Peaches - the name her grandfather gave her when she was a child - has been the block captain of her street for more than 10 years, organizing street clean-ups, getting the city to bulldoze abandoned buildings, and confronting the dealers. Despite her diminutive size, she walks confidently past the pole every day on her way to catch the No. 23 bus to Center City. There she works amid the convention bustle at a new beauty-supply store.

Many shops, hotels, and eateries have opened in Center City, in fact, and Philadelphia's sustained focus on attracting conventions and tourism has sparked an economic boom. It's made Ramos's routine very different from a decade ago.
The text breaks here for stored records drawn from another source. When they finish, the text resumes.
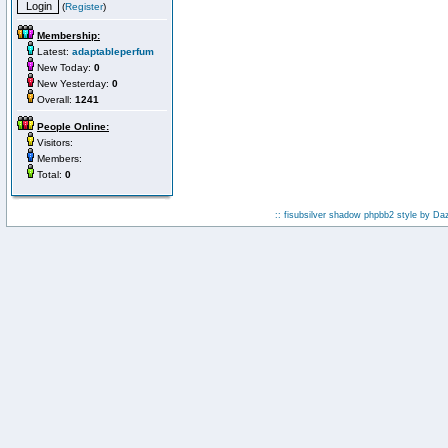
(
Register
)
Membership:
Latest:
adaptableperfum
New Today:
0
New Yesterday:
0
Overall:
1241
People Online:
Visitors:
Members:
Total:
0
:: fisubsilver shadow phpbb2 style by
Da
In many ways, her life over the past 20 years provides a microcosm of Philadelphia at the end of the 20th century: She lost her job at a textile plant after it closed shop and moved away; she became a single mother, dependent on state assistance. She watched her neighborhood become devastated by drugs and war-zone-like violence. Now, she's a part of a new services and entertainment economy that so many big cities around the country are trying to promote - Philadelphia more than most.

Its experiment will help determine whether the City of Brotherly Love, once the manufacturing and political hub of the United States, can reinvent itself enough to step out of the omnipresent shadow of New York and cement a reputation as a world-class metropolis - as well as rehabilitate its depressed neighborhoods. The irony is that this city, cradled between the Delaware and Schuylkill Rivers, was once the center of America, whose position alongside London and Rome seemed all but guaranteed.

There are signs of hope today, even in the outer neighborhoods, however fragile and tenuous they may be. Like Ramos, other residents also make their way into Center City, where Republicans will meet next week to anoint George W. Bush. After a new convention center opened downtown in 1993, drawing thousands of visitors to the city, new businesses began to spring up.

Once-magnificent office buildings that had been vacant for years were renovated, some made into opulent hotels. Historic Broad Street became an Avenue of the Arts, and the city has established seven new arts venues along its sidewalks- adding to established treasures such as the Philadelphia Museum and Lyric Opera company.

Students from around the country come to study at such institutions as the University of Pennsylvania, Villanova, and Temple - but Philly doesn't feel like a college town.

It's maintained its hardworking, industrial feel - and, unfortunately, its racial divide. Among the 50 largest cities in the US, only two others balance a similar slim white majority (51 percent) and large black minority (42 percent) - who often have different interests. In the 1999 election, for example, new Mayor John Street (D), who is black, won 94 percent of the black vote. Sam Katz, who is white, won 87 percent of the white vote. Last month, tensions were exacerbated by the police beating of a black suspect.

In neighborhoods like Fairhill and nearby Kensington, abandoned dwellings, empty factories, and other signs of urban blight are stark reminders of the city's mighty industrial past.

"A lot of Philadelphia neighborhoods were essentially company towns that were built around manufacturing plants that are no longer there," says David Thornburgh, executive director of Pennsylvania Economy League. "Those neighborhoods no longer serve as housing for local employees, and some of them have seen catastrophic population loss."

A faded, but glorious, past

Around the turn of the century, Philadelphia was hailed as one of the greatest and most diversified manufacturing cities in the world. In 1909, the city limits contained 211 of the 264 classes of industry as determined by the Bureau of the Census. It was the US leader in the production of textiles, locomotives and streetcars, sporting goods, and many other products. One industrialist called Kensington "a city within a city, filled to the brim with enterprise, dotted with factories so numerous that the rising smoke obscures the sky. A happy and contented people, enjoying a land of plenty."